We found that 1 nm PACAP increased the miR-132 expression level to the same level as 10 or 100 nm PACAP in the primary cultured hippocampal neurons (Fig. 3B). Considering that 1 nm PACAP did not increase the number of dendritic spines (Figs. 1, 2), this result suggests that not only miR-132 but also other effectors are involved in the downstream signaling in the 10 and 100 nm PACAP-induced dendritic spine formation and maturation. Although previous studies have found that 10 nm PACAP, but not 1 nm PACAP, induces the intracellular calcium release and p38 kinase activation (Kopp et al., 1999; Sakai et al., 2002), the specific 10 and 100 nm PACAP-inducing signaling pathways required for dendritic spine formation are currently unclear. Alternatively or in addition, different experimental conditions on the stimulation period, cell density, and so on may reconcile the seemingly inconsistent results between the expression of miR-132 and dendritic spine formation. Future studies on the functional relationships between miR-132- and other PACAP-mediated signaling pathways unravel the precise role of PACAP in the dendritic spine formation and maturation.
We found that overexpression of miR-132 rescued impaired dendritic spine density of PACAP−/− mice in vivo and in vitro (Figs. 7, 9), suggesting that miR-132 is an important factor that mediates the effect of PACAP on the dendritic spine maturation. However, while miR-132 increased both PSD-95-positive and -negative spines, we confirmed that PACAP increased only PSD-95-positive functional dendritic spines (Figs. 1C,D, 7F,G). Considering that, in addition to PACAP, several neurotrophic signals such as BDNF, leptin signal, and neuronal activity are known to affect miR-132 expression and the dendritic spine density in the hippocampus (Ji et al., 2005; Kawashima et al., 2010; Nudelman et al., 2010; Dhar et al., 2014; Kellner et al., 2014), PACAP- and miR-132-mediated dendritic spine-inducing signaling pathways may only be partially overlapping. Alternatively, PACAP may increase both PSD-95-positive and -negative spines via miR-132, immediately followed by the maturation of dendritic spines via other downstream effectors.

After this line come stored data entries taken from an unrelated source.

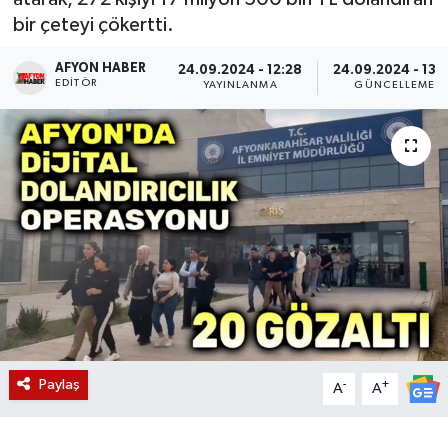
bir çeteyi çökertti.
Magazin
AFYON HABER
24.09.2024 - 12:28
24.09.2024 - 13:
EDITÖR
Etkinlikler
YAYINLANMA
GÜNCELLEME
Paylaş
-
+
A
A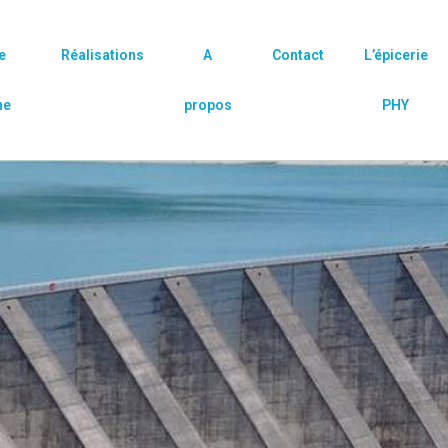
e
Réalisations
A
Contact
L’épicerie
ne
propos
PHY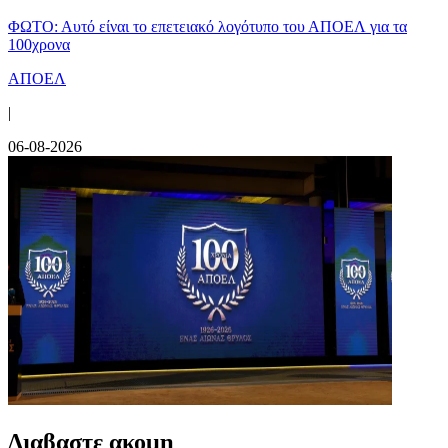
ΦΩΤΟ: Αυτό είναι το επετειακό λογότυπο του ΑΠΟΕΛ για τα
100χρονα
ΑΠΟΕΛ
|
06-08-2026
Διαβαστε ακομη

The reason that overexpression of miR-132 decreased the number of dendritic spines in WT mice is currently unclear (Fig. 9C). Previous studies have found that both overexpression and loss of function of one of miR-132 major targets, MeCP2, result in similar decrease in the dendritic spine density (Xu et al., 2014), suggesting that the proper expression of miR-132 as well as MeCP2 is important for dendritic spine morphogenesis and that the excess miR-132 overexpression decreases the dendritic spine density in WT mice in which miR-132 is adequately expressed. Alternatively or in addition, miR-132 may play broader roles in the regulation of dendritic spines than PACAP does; miR-132 overexpression may activate several PACAP-independent signaling pathways that contribute to decrease dendritic spine density. It will be important to precisely examine the dose-dependent effect of miR-132 overexpression on the dendritic spine density for clarifying the role of miR-132 in PACAP-mediated signaling pathways.

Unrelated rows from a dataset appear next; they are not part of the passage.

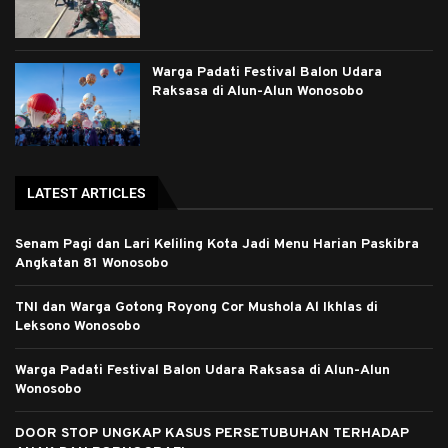
Warga Padati Festival Balon Udara
Raksasa di Alun-Alun Wonosobo
LATEST ARTICLES
Senam Pagi dan Lari Keliling Kota Jadi Menu Harian Paskibra
Angkatan 81 Wonosobo
TNI dan Warga Gotong Royong Cor Mushola Al Ikhlas di
Leksono Wonosobo
Warga Padati Festival Balon Udara Raksasa di Alun-Alun
Wonosobo
DOOR STOP UNGKAP KASUS PERSETUBUHAN TERHADAP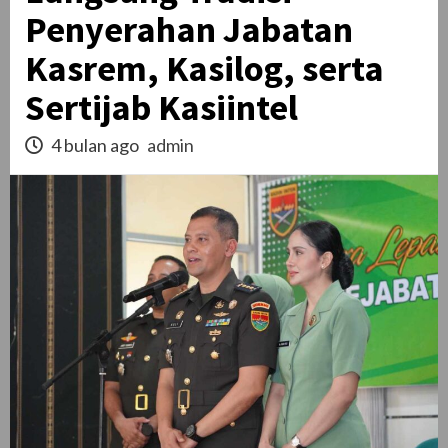
Penyerahan Jabatan
Kasrem, Kasilog, serta
Sertijab Kasiintel
4 bulan ago
admin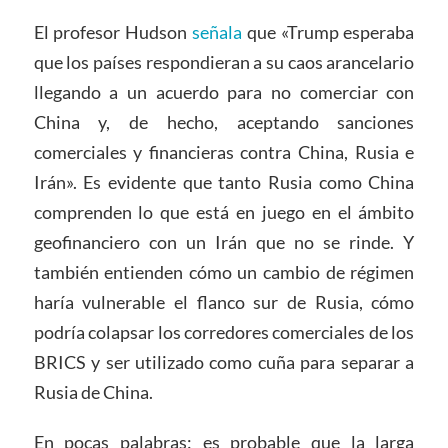
El profesor Hudson
señala
que «Trump esperaba
que los países respondieran a su caos arancelario
llegando a un acuerdo para no comerciar con
China y, de hecho, aceptando sanciones
comerciales y financieras contra China, Rusia e
Irán». Es evidente que tanto Rusia como China
comprenden lo que está en juego en el ámbito
geofinanciero con un Irán que no se rinde. Y
también entienden cómo un cambio de régimen
haría vulnerable el flanco sur de Rusia, cómo
podría colapsar los corredores comerciales de los
BRICS y ser utilizado como cuña para separar a
Rusia de China.
En pocas palabras: es probable que la larga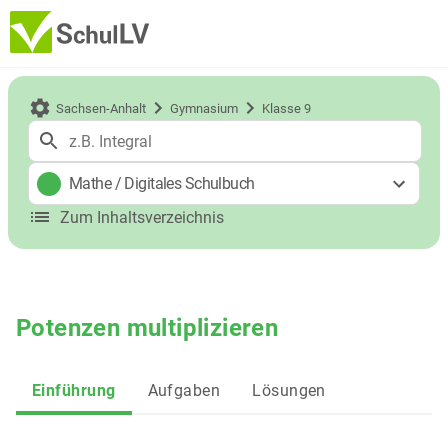
Sachsen-Anhalt
Gymnasium
Klasse 9
Mathe
/
Digitales Schulbuch
Zum Inhaltsverzeichnis
Potenzen multiplizieren
Einführung
Aufgaben
Lösungen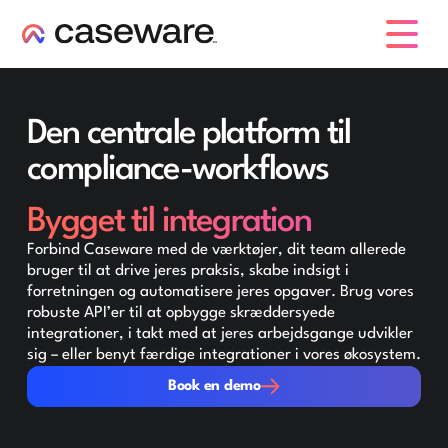
caseware logo
Den centrale platform til
compliance-workflows
Bygget til integration
Forbind Caseware med de værktøjer, dit team allerede
bruger til at drive jeres praksis, skabe indsigt i
forretningen og automatisere jeres opgaver. Brug vores
robuste API’er til at opbygge skræddersyede
integrationer, i takt med at jeres arbejdsgange udvikler
sig – eller benyt færdige integrationer i vores økosystem.
Book en demo
Book en demo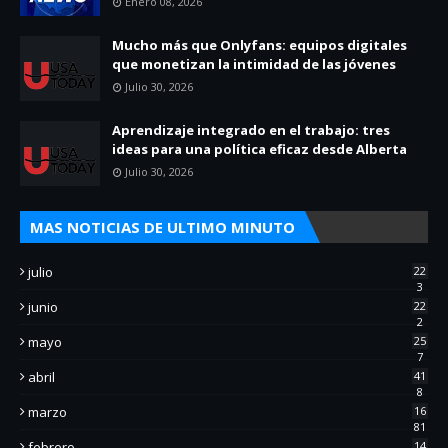
Enero 08, 2026
Mucho más que Onlyfans: equipos digitales
que monetizan la intimidad de las jóvenes
Julio 30, 2026
Aprendizaje integrado en el trabajo: tres
ideas para una política eficaz desde Alberta
Julio 30, 2026
MAS NOTICIAS DE ULTIMO MINUTO
julio
22
3
junio
22
2
mayo
25
7
abril
41
8
marzo
16
81
febrero
14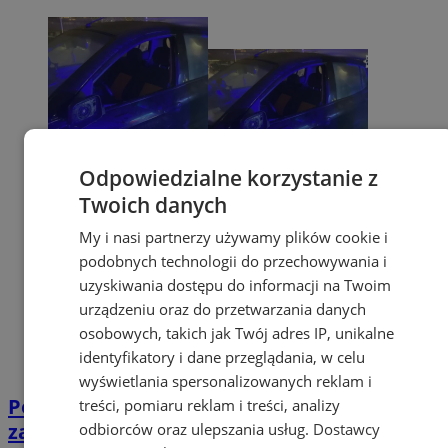
Odpowiedzialne korzystanie z
Twoich danych
My i nasi partnerzy używamy plików cookie i
podobnych technologii do przechowywania i
uzyskiwania dostępu do informacji na Twoim
urządzeniu oraz do przetwarzania danych
osobowych, takich jak Twój adres IP, unikalne
identyfikatory i dane przeglądania, w celu
wyświetlania spersonalizowanych reklam i
Pościg w Żorach zakończony kolizją i
treści, pomiaru reklam i treści, analizy
zatrzymaniem. Kobieta miała narkotyki
odbiorców oraz ulepszania usług.
Dostawcy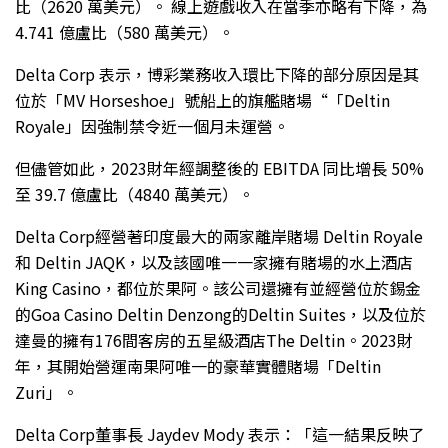
比（2620 萬美元）。 線上遊戲收入在當季亦略有下降，為
4.741 億盧比（580 萬美元）。
Delta Corp 表示，博彩業務收入環比下降的部分原因是其
位於「MV Horseshoe」號船上的旗艦賭場“「Deltin
Royale」因強制禁令近一個月未運營。
但儘管如此，2023財年經調整後的 EBITDA 同比增長 50%
至 39.7 億盧比（4840 萬美元）。
Delta Corp經營著印度最大的兩家離岸賭場 Deltin Royale
和 Deltin JAQK，以及該國唯一一家擁有賭場的水上酒店
King Casino，都位於果阿。該公司還擁有並經營位於錫金
的Goa Casino Deltin Denzong的Deltin Suites，以及位於
達曼的擁有176間客房的五星級酒店The Deltin。2023財
年，其開始營運南果阿唯一的豪華實體賭場「Deltin
Zuri」。
Delta Corp董事長 Jaydev Mody 表示：「這一結果反映了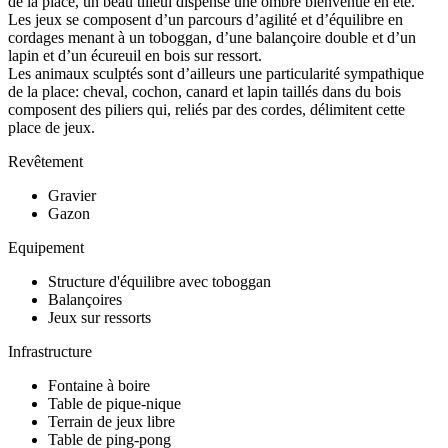
de la place, un beau tilleul dispense une ombre bienvenue en été.
Les jeux se composent d’un parcours d’agilité et d’équilibre en
cordages menant à un toboggan, d’une balançoire double et d’un
lapin et d’un écureuil en bois sur ressort.
Les animaux sculptés sont d’ailleurs une particularité sympathique
de la place: cheval, cochon, canard et lapin taillés dans du bois
composent des piliers qui, reliés par des cordes, délimitent cette
place de jeux.
Revêtement
Gravier
Gazon
Equipement
Structure d'équilibre avec toboggan
Balançoires
Jeux sur ressorts
Infrastructure
Fontaine à boire
Table de pique-nique
Terrain de jeux libre
Table de ping-pong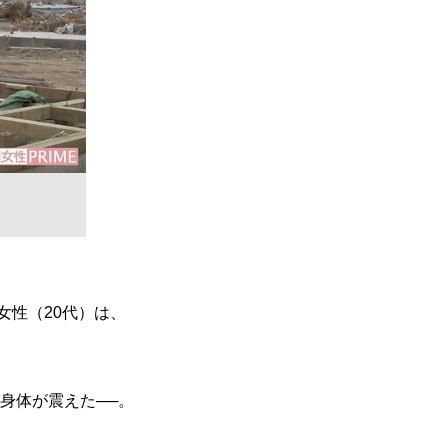
女性（20代）は、
身体が震えた──。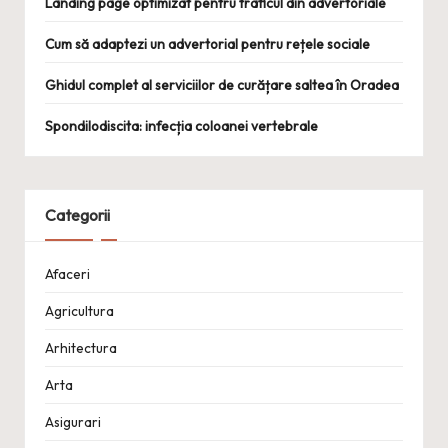
Landing page optimizat pentru traficul din advertoriale
Cum să adaptezi un advertorial pentru rețele sociale
Ghidul complet al serviciilor de curățare saltea în Oradea
Spondilodiscita: infecția coloanei vertebrale
Categorii
Afaceri
Agricultura
Arhitectura
Arta
Asigurari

PACAP is known to induce upregulation of BDNF (Yaka et al., 2003). Because BDNF elicits miR-132 expression and dendritic spine maturation (Ji et al., 2005; Kawashima et al., 2010; Kellner et al., 2014), we wondered whether PACAP-induced increases in BDNF could underlie the miR-132 upregulation we observed; however, our results suggest that PACAP-induced miR-132 expression is not mediated by BDNF signaling (Fig. 6). It is well known that BDNF activates various intracellular signaling pathways, including MAPK/ERK, phospholipase C and phosphoinositide 3-kinase (Huang and Reichardt, 2003). In addition to the regulation of dendritic spine morphogenesis, BDNF also regulates local mRNA translation and trafficking via phosphoinositide 3-kinase signaling and phospholipase C signaling in neurons (Schratt et al., 2004; Yoshii and Constantine-Paton, 2010). It is thus a possible scenario that PACAP-induced BDNF may activate phosphoinositide 3-kinase signaling and phospholipase C signaling to regulate local mRNA translation and trafficking, but not ERK-CREB signaling to regulate dendritic spine morphogenesis by increasing miR-132 expression. Alternatively, PACAP-induced bdnf expression level may not have been enough for inducing miR-132 upregulation. Future experiments will be needed to reveal the molecular mechanisms of the various function of PACAP signaling in the CNS.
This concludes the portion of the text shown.